Сегодня многие идеи прошлого, связанные с природной тематикой, могут показаться предрассудками, но весь исследовательский и житейский опыт автора свидетельствует о том, что культура (и культура нынешняя не исключение) в значительной степени является набором таких предрассудков. Культура не приносит непосредственных, сиюминутных и осязаемых выгод, ее функция заключается в другом: она представляет целостную картину мира. Не имеет никакого резона оценивать ее с точки зрения соответствия «действительности» (т. е. современным «научным» представлениям), потому что сама эта картина обладает безусловной достоверностью для ее обладателя. Вера в подлинность этой картины и осознанное выстраивание собственного поведения в соответствии с ней производят благоприятное и успокоительно-терапевтическое впечатление на ее носителя, формируют «личность» и предотвращают ее от распада, понижения самооценки, попадания в поле разрозненных смыслов, что приравнивается к деградации, «бескультурью», «варварству».

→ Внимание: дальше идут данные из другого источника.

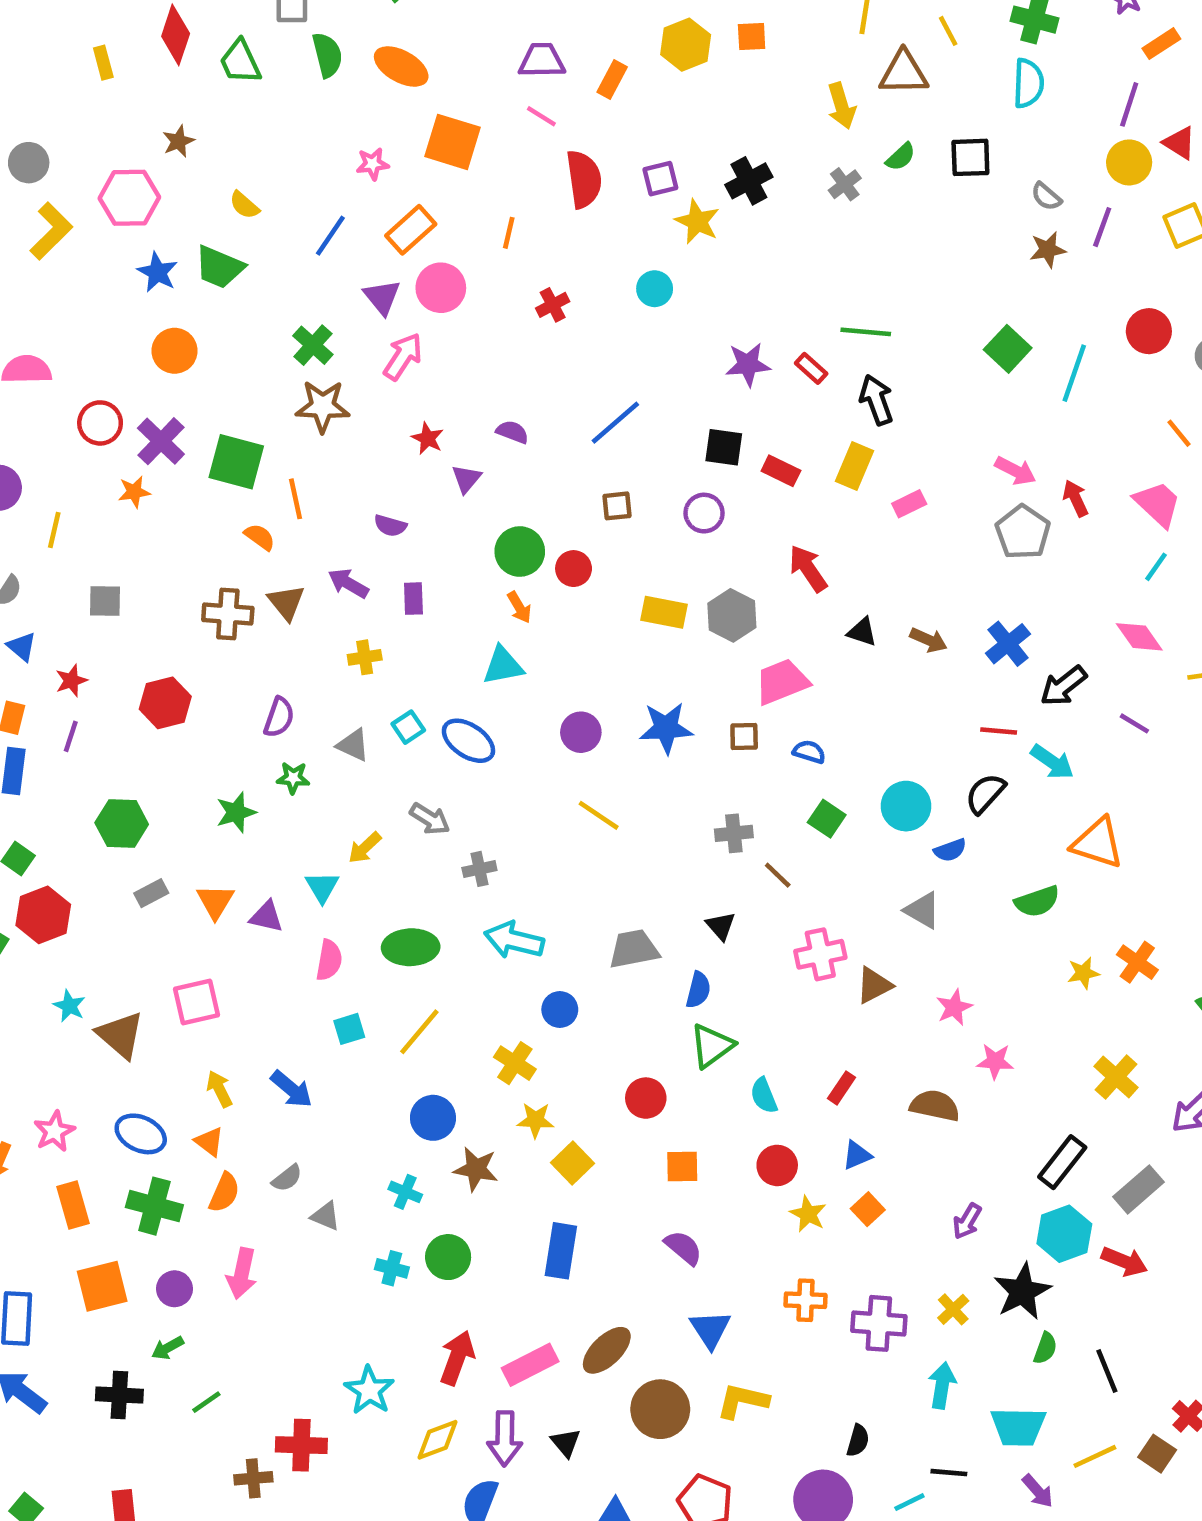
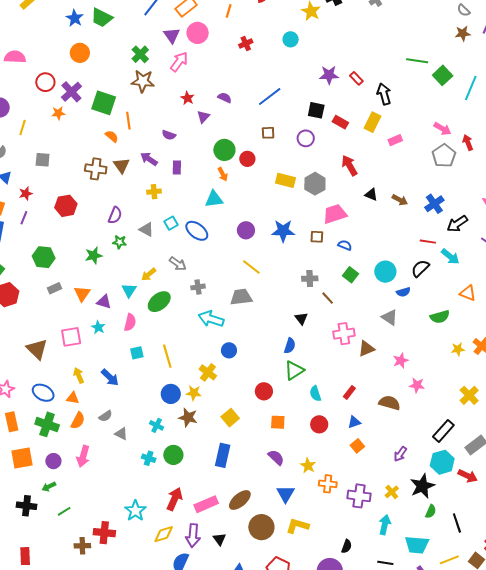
green line: (866, 332) -> (417, 61), moved
orange triangle: (1098, 843) -> (468, 293), size x0.7
green ellipse: (411, 947) -> (159, 302), moved, turned -40
gray trapezoid: (634, 949) -> (241, 297), moved
cyan star: (69, 1006) -> (98, 327), moved
yellow line: (419, 1032) -> (167, 356), turned -60
yellow star: (536, 1120) -> (194, 393), moved
orange triangle: (209, 1142) -> (73, 398), turned -32
yellow star: (808, 1214) -> (308, 466), moved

Автор пытался реконструировать картину мира традиционной Японии и определить то место, которое занимала в нем природная среда обитания. Для этого он постарался по возможности полно пользоваться тем словарем, которым пользовались сами творцы этой картины. Ибо только знание этого словаря дает надежду на понимание, дает возможность ощутить всю относительность нашего собственного бытия, умерить наш проповеднический пыл, смешаться с пылью истории. Операцию же по деконструкции мы оставляем тем историкам, которые предпочитают пользоваться выгодами своего хронологического положения и невозможностью людей прошлого дать ответ на построения, созидаемые из новейших композитных материалов, неизвестных творцам и участникам самих событий.

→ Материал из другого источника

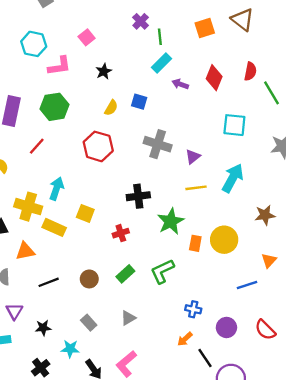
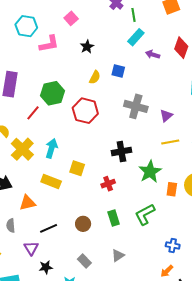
green hexagon: (54, 107) -> (53, 93), moved
yellow cross: (28, 207) -> (22, 149), moved, turned 30
green rectangle: (125, 274) -> (114, 218), turned -63
purple triangle: (14, 311) -> (31, 248), moved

Проблематика отношений между человеком и природной средой обитания чрезвычайно многообразна. Собственно говоря, любое человеческое действие разворачивается в природном пространстве – создание полностью антропогенного пространства, независимого от природы, является невозможным. Тем более это касается традиционного общества, зависимость которого от природы, ее «благосклонности» и «капризов» в краткосрочной перспективе значительно выше, чем сегодня. Неблагоприятные погодные условия и стихийные бедствия, служившие ранее причиной разрушений, вызывавшие голод, множество смертей и социальных конфликтов, для значительной части нынешнего «передового» человечества лишь неприятный эпизод и не угрожают существованию статистически значимого количества людей. Гораздо большую угрозу для жизни представляет нынешняя антропогенная деятельность – число жертв техногенных катастроф и аварий намного превосходит число жертв природных катастроф.

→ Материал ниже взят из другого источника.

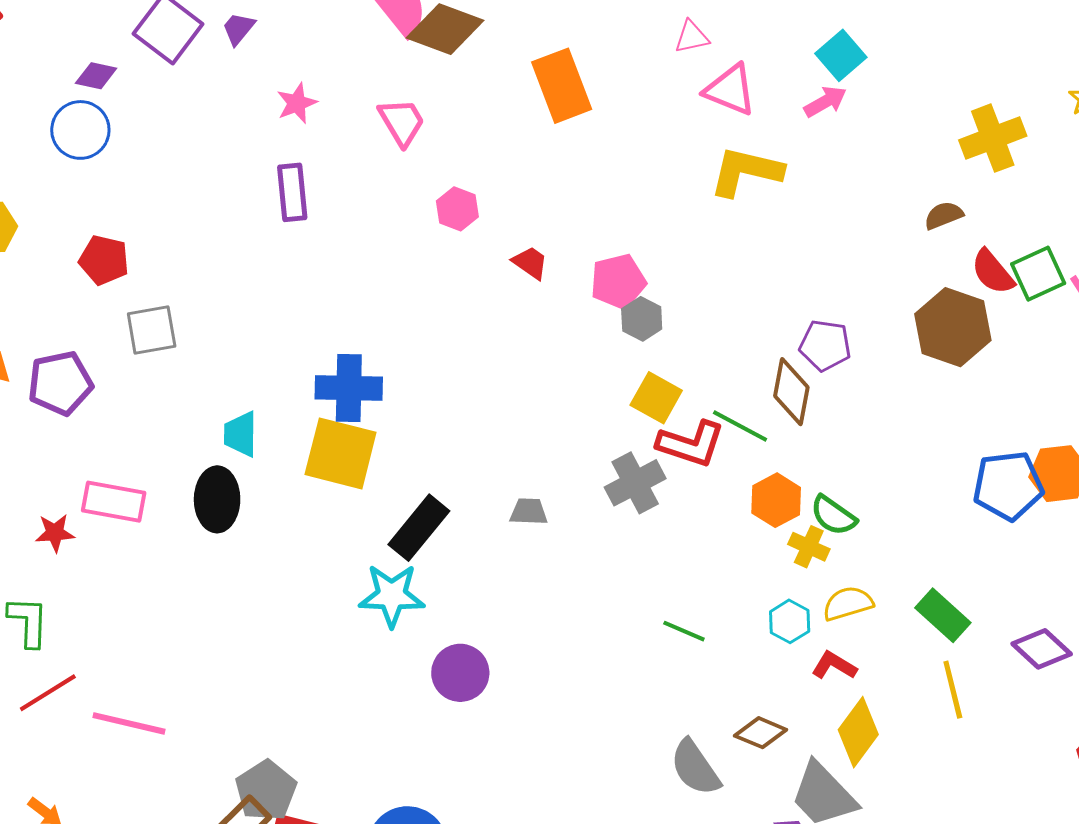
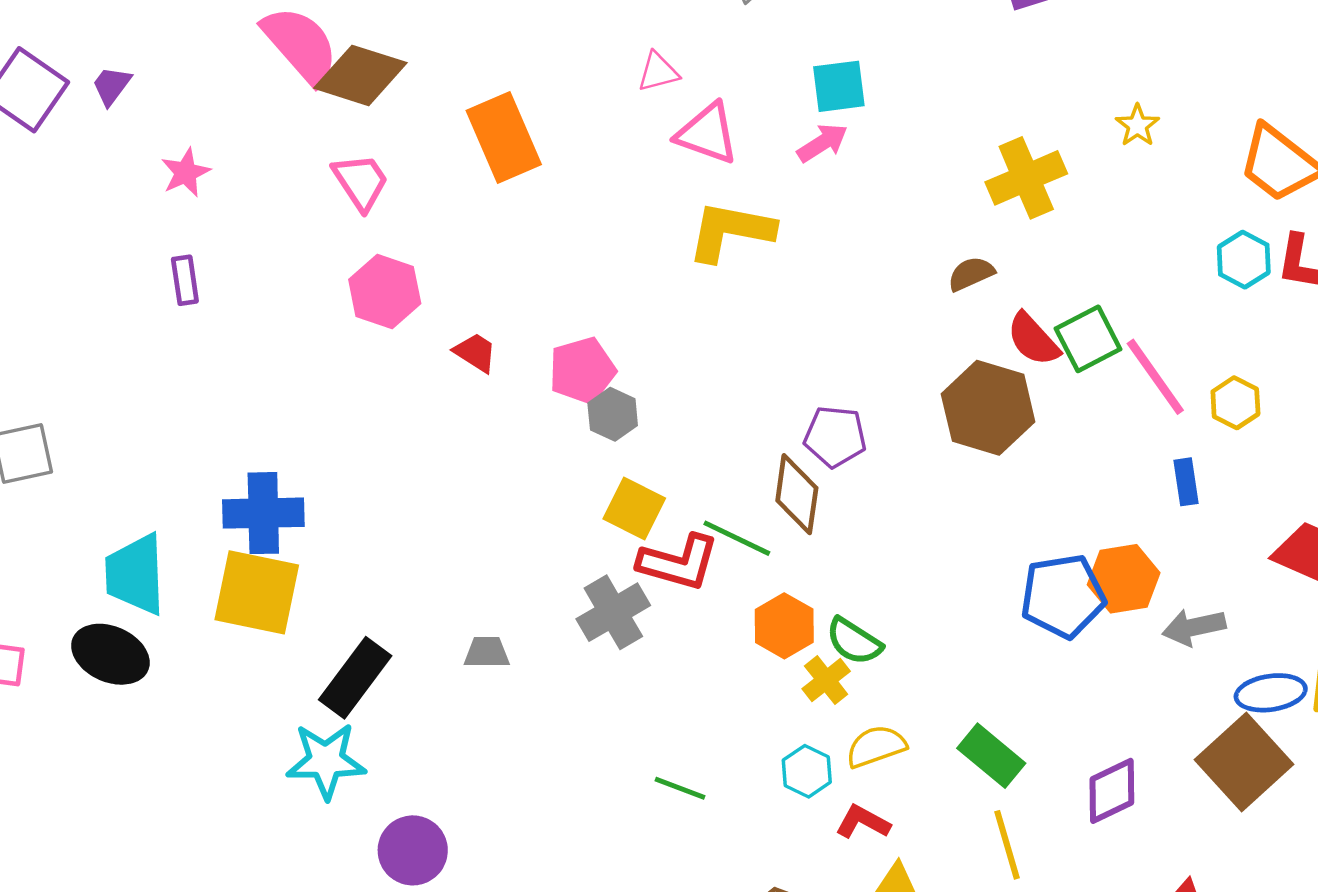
cyan square: (841, 55) -> (839, 86), turned 36
pink trapezoid: (402, 122) -> (361, 182), moved
purple rectangle: (292, 192) -> (185, 280), size x0.7
pink hexagon: (457, 209) -> (385, 291), size x1.4
cyan trapezoid: (241, 434) -> (135, 574), size x1.5
black ellipse: (217, 499) -> (110, 654), turned -64
yellow cross: (809, 547) -> (826, 680), turned 30
purple diamond: (1042, 649) -> (1112, 791), turned -66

Жизнь традиционного общества буквально окружена природой, которая является для него источником восторгов и страхов. Природа кормит и одевает человека, она же лишает его средств пропитания, разрушает его жилище, она же – позволим себе незамысловатый каламбур – сносит ему «крышу». Осознавая свою зависимость от природной среды, это общество обладает лишь немногими (или же недостаточными) практическими средствами для того, чтобы повлиять на природу, приспособить ее под свои нужды, смягчить последствия природных «аномалий». В этой драматической ситуации человек ставит своей задачей воздействие не только непосредственно на природу, но и на те высшие силы, которые, по его убеждению, управляют ею.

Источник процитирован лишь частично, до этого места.